- Born: 1953 Bambari.
- Died: 29 September 2006 (aged 52–53)
- Citizenship: Central African Republic
- Education: University of Rennes
- Occupations: documentary filmmaker; director; producer;
- Known for: The Silence of the Forest

= Didier Ouénangaré =

Central African Republic film director (1953–2006)

Didier Florent Ouénangaré (1953–2006) was a film director from the Central African Republic, best known for his collaboration with Cameroonian filmmaker Bassek Ba Kobhio on The Silence of the Forest, an adaptation of a novel by Étienne Goyémidé.

==Life==
Ouénangaré was born in Bambari.
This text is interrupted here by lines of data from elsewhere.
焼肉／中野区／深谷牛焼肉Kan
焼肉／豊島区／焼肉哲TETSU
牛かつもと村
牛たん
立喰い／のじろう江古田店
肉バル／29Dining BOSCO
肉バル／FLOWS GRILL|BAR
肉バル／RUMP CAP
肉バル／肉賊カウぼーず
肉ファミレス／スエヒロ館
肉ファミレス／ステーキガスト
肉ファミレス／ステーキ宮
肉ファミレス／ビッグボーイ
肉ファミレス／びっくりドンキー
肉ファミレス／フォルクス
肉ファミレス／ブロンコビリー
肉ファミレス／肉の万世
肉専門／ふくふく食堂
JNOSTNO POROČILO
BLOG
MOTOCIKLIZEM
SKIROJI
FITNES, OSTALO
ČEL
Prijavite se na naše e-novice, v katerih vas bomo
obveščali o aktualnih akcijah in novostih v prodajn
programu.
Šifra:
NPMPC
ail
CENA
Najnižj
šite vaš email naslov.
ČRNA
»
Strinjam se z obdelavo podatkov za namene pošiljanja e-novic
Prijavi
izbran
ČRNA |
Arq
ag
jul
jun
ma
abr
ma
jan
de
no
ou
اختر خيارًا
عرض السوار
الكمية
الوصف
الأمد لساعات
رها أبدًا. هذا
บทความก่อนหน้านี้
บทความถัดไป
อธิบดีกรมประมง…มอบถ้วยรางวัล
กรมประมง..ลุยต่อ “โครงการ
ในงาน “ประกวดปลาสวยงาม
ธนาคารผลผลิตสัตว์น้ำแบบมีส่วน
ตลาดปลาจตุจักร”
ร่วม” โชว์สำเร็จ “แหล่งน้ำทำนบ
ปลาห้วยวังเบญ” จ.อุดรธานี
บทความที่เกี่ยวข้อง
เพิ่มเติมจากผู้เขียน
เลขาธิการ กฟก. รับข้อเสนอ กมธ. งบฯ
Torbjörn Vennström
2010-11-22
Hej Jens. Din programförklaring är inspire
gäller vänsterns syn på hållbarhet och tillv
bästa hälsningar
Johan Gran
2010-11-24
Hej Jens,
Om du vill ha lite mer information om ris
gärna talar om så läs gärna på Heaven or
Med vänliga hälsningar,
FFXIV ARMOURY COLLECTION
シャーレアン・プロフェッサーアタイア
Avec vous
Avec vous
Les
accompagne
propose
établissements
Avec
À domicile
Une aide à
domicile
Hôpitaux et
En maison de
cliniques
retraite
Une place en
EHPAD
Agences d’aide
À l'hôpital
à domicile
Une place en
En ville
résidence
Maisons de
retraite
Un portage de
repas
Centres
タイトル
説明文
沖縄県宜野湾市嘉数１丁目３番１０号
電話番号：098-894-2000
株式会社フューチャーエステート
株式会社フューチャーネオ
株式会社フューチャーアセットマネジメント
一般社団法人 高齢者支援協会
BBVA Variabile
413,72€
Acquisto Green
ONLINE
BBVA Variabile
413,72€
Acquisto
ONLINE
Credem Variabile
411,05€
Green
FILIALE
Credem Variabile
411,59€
After studying film in Abidjan in the Ivory Coast, he graduated from the University of Rennes.

The Silence of the Forest was a project conceived by Ouénangaré, who approached Bassek Ba Kobhio to help find financing. It was written in French and Sango, and filmed in Central African Republic and Gabon. It tells the story of Gonaba, an African educated in Europe, who decides to return to his homeland, but increasingly realises the impossibility of breaking through stereotypes and genuinely understanding the way of life of the Baka people, the 'people of the forest' whom he pejoratively labels 'pygmies'.

Ouénangaré died on 29 September 2006.